A report on Nazi medical experiments found that there were 195 types of procedures performed on 2,500 people still alive, living in 32 countries. The report, with its ghastly details on the experimentation, is not for the squeamish. It underscores the challenge for Claims Conference staffers to strive to be professional in all phases of their work without losing touch with the human pain they are chronicling.
Perhaps no one there is more sensitive to this issue than Aron Krell, 77, a survivor of the Lodz ghetto, Auschwitz and several other concentration camps. A teenager at the time, he lost his entire family in the Holocaust. Several years ago, after retiring as a waiter in New York, Krell read a newspaper article on the work of the Claims Conference and called up to volunteer his services because, he explained, “I want to do what I can to help people.” He spends two or three days a week and about three or four hours a day in the office, mostly processing files, though he is sometimes called on to speak in Yiddish or Polish to survivors calling with questions.
As the only survivor in the office, Krell said he appreciates the staff’s efforts at professionalism as well as the sense of urgency and frustration among some of the claimants.

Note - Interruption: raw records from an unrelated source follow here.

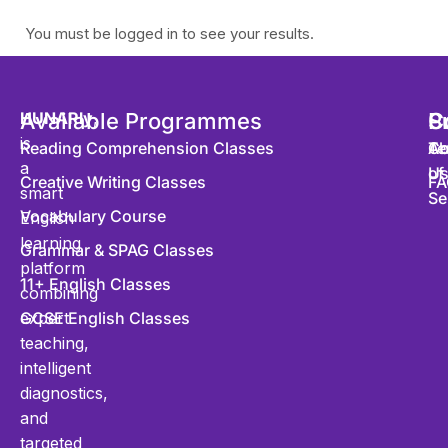
You must be logged in to see your results.
HUNARly
Available Programmes
,
S
P
C
is
Reading Comprehension Classes
Co
Te
Ab
a
of
U
Creative Writing Classes
FA
smart
Se
Vocabulary Course
English
learning
Grammar & SPAG Classes
platform
11+ English Classes
combining
expert
GCSE English Classes
teaching,
intelligent
diagnostics,
and
targeted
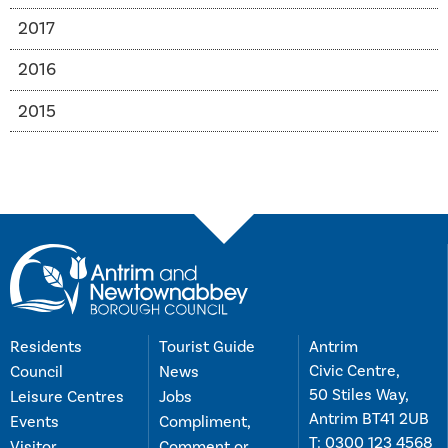
2017
2016
2015
Residents
Tourist Guide
Antrim
Civic Centre,
Council
News
50 Stiles Way,
Leisure Centres
Jobs
Antrim BT41 2UB
Events
Compliment,
T:
0300 123 4568
Visitor
Comment or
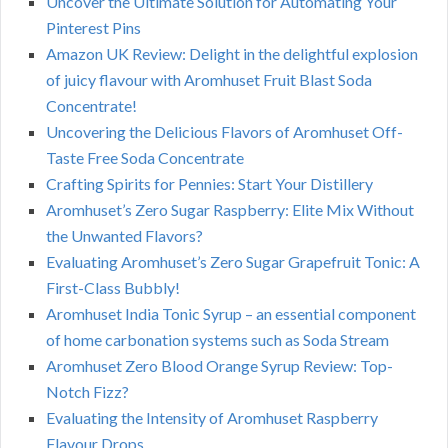
Uncover the Ultimate Solution for Automating Your
Pinterest Pins
Amazon UK Review: Delight in the delightful explosion
of juicy flavour with Aromhuset Fruit Blast Soda
Concentrate!
Uncovering the Delicious Flavors of Aromhuset Off-
Taste Free Soda Concentrate
Crafting Spirits for Pennies: Start Your Distillery
Aromhuset’s Zero Sugar Raspberry: Elite Mix Without
the Unwanted Flavors?
Evaluating Aromhuset’s Zero Sugar Grapefruit Tonic: A
First-Class Bubbly!
Aromhuset India Tonic Syrup – an essential component
of home carbonation systems such as Soda Stream
Aromhuset Zero Blood Orange Syrup Review: Top-
Notch Fizz?
Evaluating the Intensity of Aromhuset Raspberry
Flavour Drops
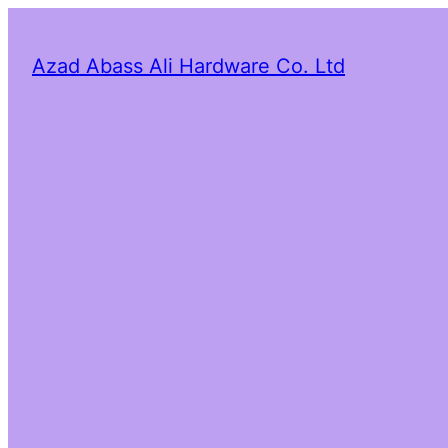
Azad Abass Ali Hardware Co. Ltd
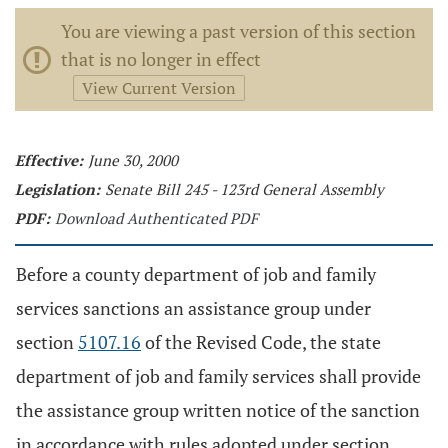
You are viewing a past version of this section
that is no longer in effect
View Current Version
Effective:
June 30, 2000
Legislation:
Senate Bill 245 - 123rd General Assembly
PDF:
Download Authenticated PDF
Before a county department of job and family
services sanctions an assistance group under
section
5107.16
of the Revised Code, the state
department of job and family services shall provide
the assistance group written notice of the sanction
in accordance with rules adopted under section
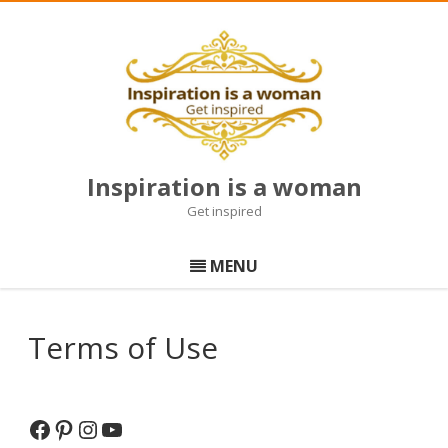
Inspiration is a woman
Get inspired
Skip
to
MENU
content
Terms of Use
Facebook
Pinterest
Instagram
YouTube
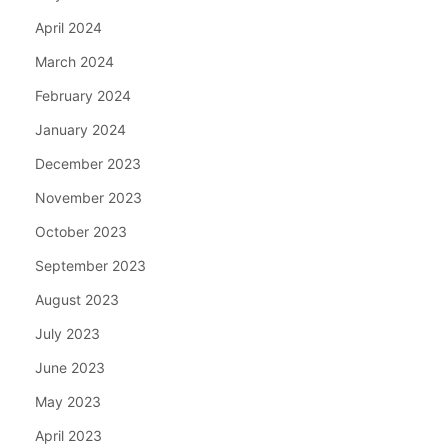
April 2024
March 2024
February 2024
January 2024
December 2023
November 2023
October 2023
September 2023
August 2023
July 2023
June 2023
May 2023
April 2023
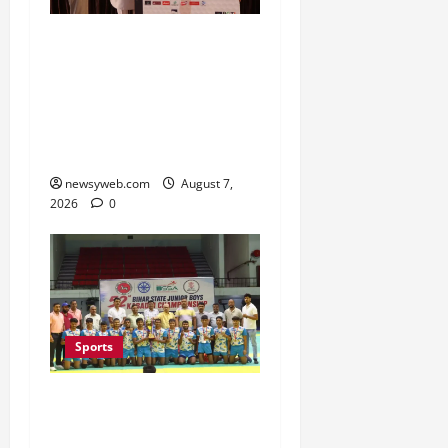
Khalin Joshi Cruises to
Nine-Shot Victory at J&K
Open 2026, Claims
Second Title of the
Season
newsyweb.com
August 7,
2026
0
Sports
Saran Clinch 52nd Bihar
State Junior Boys’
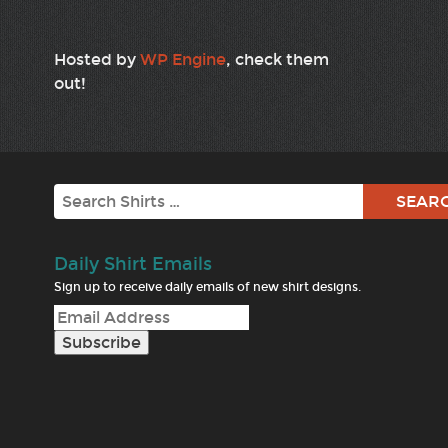
Hosted by
WP Engine
, check them
out!
Search
Daily Shirt Emails
Sign up to receive daily emails of new shirt designs.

“I try to explain to them that we know they need the money and that they will get it as soon as possible,” Krell said, noting that the payments are based on the cooperation of the Germans and Swiss.
Marina Andrews, who has a master’s degree in international relations focusing on Eastern Europe, has worked at the Claims Conference for two years. Her knowledge of French, Russian, Ukrainian, and 10 other Slavic and Romance languages has proven invaluable in dealing regularly with claimants by phone and e-mail.
“Meeting real people, not just reading about them in books, has made this experience very personal,” she said the other day. “We learn from every survivor.”
With the completion of the slave labor payments, the Claims Conference will be moving on to the Swiss bank account claimants as another area of compensation, along with its ongoing programs. Taylor said some elements of the organization’s work is “winding down” as survivors die out, but he asserted that the advocacy efforts of the conference — pushing for more and larger pensions for health- and home-care — will go on as long as survivors are alive.
He knows that headlines will continue to be made about the ugly fight between Jews over money while the Swiss bankers, slow to pay up, must be laughing. But in the meantime, history, technology and humanity will meet up each day in the quiet offices of the Claims Conference, where the goal remains to go on matching dollars with souls.
Gary Rosenblatt is the editor and publisher of The New York Jewish Week.